YOUR GOAL:
Retype, exactly as they appear below, the lines between the line holding "Despite the image" and the line holding "Abe’s advisory panel", both ends included.

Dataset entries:
* * * * *

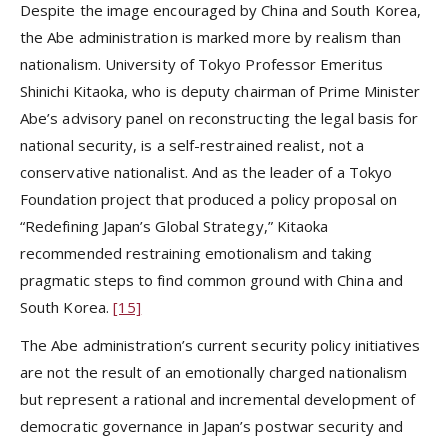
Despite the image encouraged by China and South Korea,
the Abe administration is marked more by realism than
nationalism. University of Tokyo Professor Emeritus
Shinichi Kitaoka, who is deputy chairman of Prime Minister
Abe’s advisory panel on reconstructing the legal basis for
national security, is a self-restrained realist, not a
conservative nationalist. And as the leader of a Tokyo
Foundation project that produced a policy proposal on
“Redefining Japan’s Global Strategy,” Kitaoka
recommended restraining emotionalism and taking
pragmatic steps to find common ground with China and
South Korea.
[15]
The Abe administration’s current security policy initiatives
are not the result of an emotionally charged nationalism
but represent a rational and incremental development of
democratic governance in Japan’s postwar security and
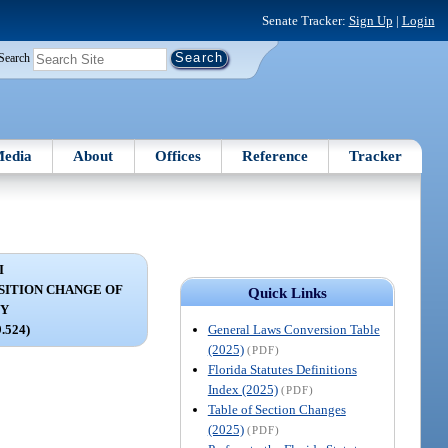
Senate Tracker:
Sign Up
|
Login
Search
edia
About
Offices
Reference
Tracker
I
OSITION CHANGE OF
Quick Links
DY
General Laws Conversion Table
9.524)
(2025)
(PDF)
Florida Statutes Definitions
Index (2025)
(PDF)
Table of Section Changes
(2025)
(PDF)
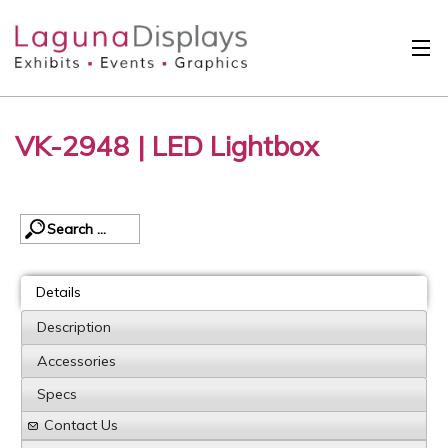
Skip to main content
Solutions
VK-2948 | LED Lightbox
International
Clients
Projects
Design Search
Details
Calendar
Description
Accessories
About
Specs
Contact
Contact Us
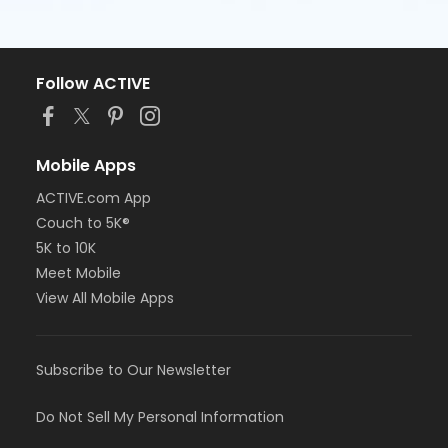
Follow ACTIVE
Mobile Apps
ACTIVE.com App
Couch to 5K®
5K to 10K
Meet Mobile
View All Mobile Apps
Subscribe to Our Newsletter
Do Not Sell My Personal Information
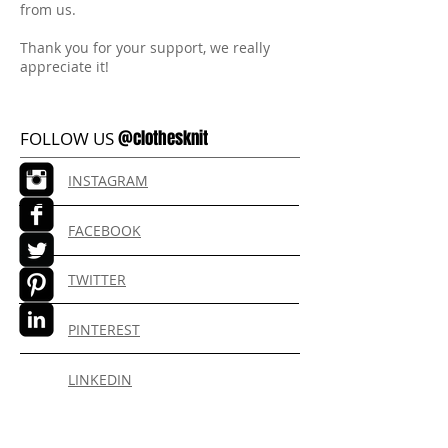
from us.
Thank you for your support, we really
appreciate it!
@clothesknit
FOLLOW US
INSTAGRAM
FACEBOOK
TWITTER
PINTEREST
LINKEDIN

* * * * *

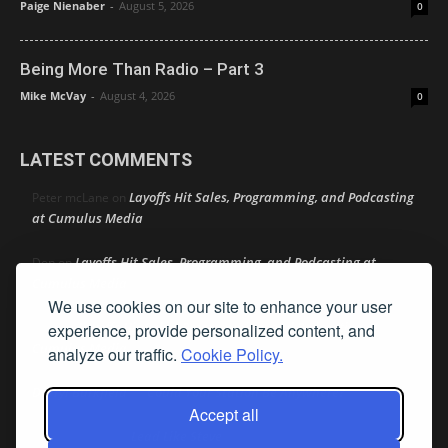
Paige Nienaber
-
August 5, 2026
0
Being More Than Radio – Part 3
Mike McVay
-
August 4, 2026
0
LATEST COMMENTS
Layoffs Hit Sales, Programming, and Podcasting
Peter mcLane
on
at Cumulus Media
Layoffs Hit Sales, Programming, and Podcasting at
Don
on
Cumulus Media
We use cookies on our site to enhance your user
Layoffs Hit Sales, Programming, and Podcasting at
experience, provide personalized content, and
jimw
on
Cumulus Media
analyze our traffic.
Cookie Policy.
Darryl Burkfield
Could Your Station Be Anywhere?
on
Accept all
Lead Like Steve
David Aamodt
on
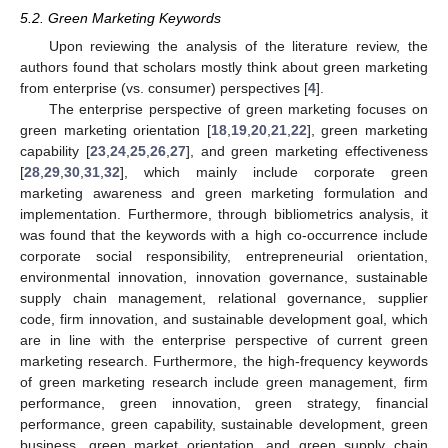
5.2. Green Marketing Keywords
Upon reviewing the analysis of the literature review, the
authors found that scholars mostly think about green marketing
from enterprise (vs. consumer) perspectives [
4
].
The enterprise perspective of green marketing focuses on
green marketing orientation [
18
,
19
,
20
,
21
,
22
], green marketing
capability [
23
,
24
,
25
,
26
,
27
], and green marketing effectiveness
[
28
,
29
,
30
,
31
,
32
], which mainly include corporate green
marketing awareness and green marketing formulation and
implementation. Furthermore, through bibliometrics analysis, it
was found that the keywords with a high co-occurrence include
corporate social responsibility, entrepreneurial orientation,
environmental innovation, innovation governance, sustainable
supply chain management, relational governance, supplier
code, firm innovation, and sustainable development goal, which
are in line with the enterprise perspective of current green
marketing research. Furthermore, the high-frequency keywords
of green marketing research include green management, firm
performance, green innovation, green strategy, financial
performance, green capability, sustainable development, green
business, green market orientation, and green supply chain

* * * * *

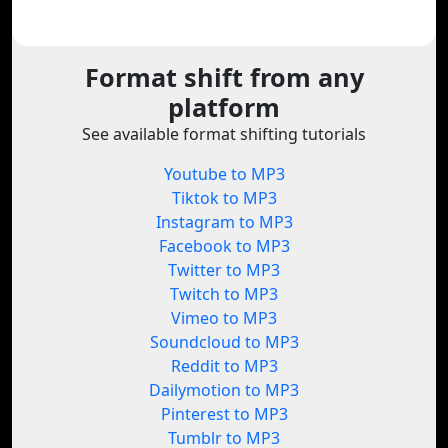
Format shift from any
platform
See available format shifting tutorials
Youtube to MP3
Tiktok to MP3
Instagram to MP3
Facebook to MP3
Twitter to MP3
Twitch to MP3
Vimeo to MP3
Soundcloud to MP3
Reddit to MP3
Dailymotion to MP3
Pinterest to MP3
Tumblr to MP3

* * * * *

ANSWER BOX:
Despite the image encouraged by China and South Korea,
the Abe administration is marked more by realism than
nationalism. University of Tokyo Professor Emeritus
Shinichi Kitaoka, who is deputy chairman of Prime Minister
Abe’s advisory panel on reconstructing the legal basis for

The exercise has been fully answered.